F. P. Kelly
Statistical Laboratory, University of Cambridge
16 Mill Lane, Cambridge CB2 1SB, UK
How should flows through a network be organized, so that the network responds sensibly to failures and overloads? The question is currently of considerable technological importance in connection with the development of computer and telecommunication networks, while in various other forms it has a long history in the fields of physics and economics. In all of these areas there is interest in how simple, local rules, often involving random actions, can produce coherent and purposeful behaviour at the macroscopic level. This talk describes some examples from these various fields, and indicates how analogies with fundamental concepts such as energy and price can provide powerful insights into the design of routing schemes for communication networks.
Modern computer and telecommunication networks are able to respond to randomly fluctuating demands and failures by rerouting traffic and by reallocating resources. They are able to do this so well that, in many respects, large scale networks appear as coherent, almost intelligent, organisms. The design and control of such networks require an understanding of a variety of fundamental issues and this is providing an important stimulus to many areas of mathematics and engineering.
To give one example of current importance, a major practical and theoretical issue concerns the extent to which control can be decentralized. Over a period of time the form of the network or the demands placed on it may change and routings may need to respond accordingly.
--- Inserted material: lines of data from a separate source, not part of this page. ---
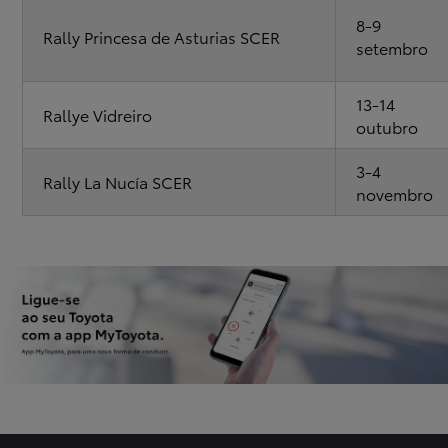
8-9
Rally Princesa de Asturias SCER
setembro
13-14
Rallye Vidreiro
outubro
3-4
Rally La Nucía SCER
novembro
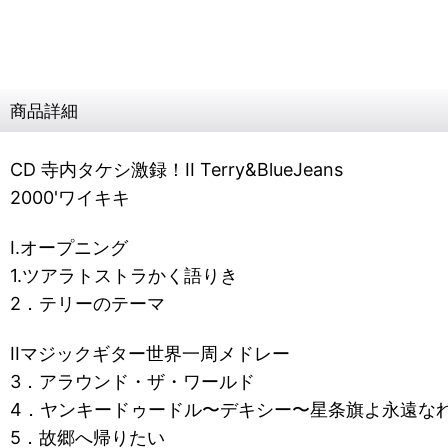
商品詳細
CD 寺内タケシ激録！II Terry&BlueJeans
2000'ワイキキ
I.オープニング
1.ツアラトストラかく語りき
2．テリーのテーマ
IIマジックギター世界一周メドレー
3．アラウンド・ザ・ワールド
4．ヤンキードゥードル〜デキシー〜星条旗よ永遠な
5．故郷へ帰りたい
It is rarely the case, however, that there should be a central decisionmaking processor, deciding upon these responses. Such a centralized processor, even if it were itself completely reliable and could cope with the complexity of the computational task involved, would have its lines of communication through the network vulnerable to delays and failures. Rather, decisionmaking should be decentralized and of a simple form: the challenge is to understand how such decentralized decisionmaking can be organized so that the network as a whole reacts intelligently to outside stimuli.
The behaviour of large scale systems has been of great interest to mathematicians for over a century, with many examples coming from physics. The behaviour of a gas can be described at the microscopic level in terms of the position and velocity of each molecule. At this level of detail a molecule's velocity appears as a random process, with a stationary distribution found by Maxwell (and later discussed by Erlang [8]). Consistent with this detailed microscopic description of the system is macroscopic behaviour best described by quantities such as temperature and pressure. Similarly the behaviour of electrons in an electrical network can be described in terms of random walks, and yet this simple description at the microscopic level leads to rather sophisticated behaviour at the macroscopic level: the pattern of potentials in a network of resistors is just such that it minimizes heat dissipation for a given level of current flow [33]. The local, random behaviour of the electrons causes the network as a whole to solve a rather complex optimization problem.
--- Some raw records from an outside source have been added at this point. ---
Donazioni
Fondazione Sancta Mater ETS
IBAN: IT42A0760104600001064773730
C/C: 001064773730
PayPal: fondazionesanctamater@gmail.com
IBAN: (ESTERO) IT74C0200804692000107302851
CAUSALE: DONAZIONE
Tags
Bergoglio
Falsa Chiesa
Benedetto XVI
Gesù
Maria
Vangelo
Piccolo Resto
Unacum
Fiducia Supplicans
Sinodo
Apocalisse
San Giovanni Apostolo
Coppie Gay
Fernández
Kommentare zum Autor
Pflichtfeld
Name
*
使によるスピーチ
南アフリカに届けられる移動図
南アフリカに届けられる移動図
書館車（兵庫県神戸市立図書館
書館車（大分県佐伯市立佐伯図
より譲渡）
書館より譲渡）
Of course simple local rules may lead to poor system behaviour if the rules are the wrong ones. Road traffic networks provide a chastening example of this. Braess' paradox describes how if a new road is added to a congested network, the average speed of traffic may fall rather than rise, and indeed everyone's journey time may lengthen. The paradox may actually have occurred during `development' in the centre of Stuttgart [23], and counterintuitive consequences of road closures are often reported [27]. The attempts of individuals to do the best for themselves lead to everyone suffering. It is possible to alter the local rules, by the imposition of appropriate tolls, so that the network behaves more sensibly, and indeed road traffic networks have long provided a key example of the economic principle that externalities need to be appropriately penalized if the invisible hand is to lead to optimal behaviour ([28], [35]).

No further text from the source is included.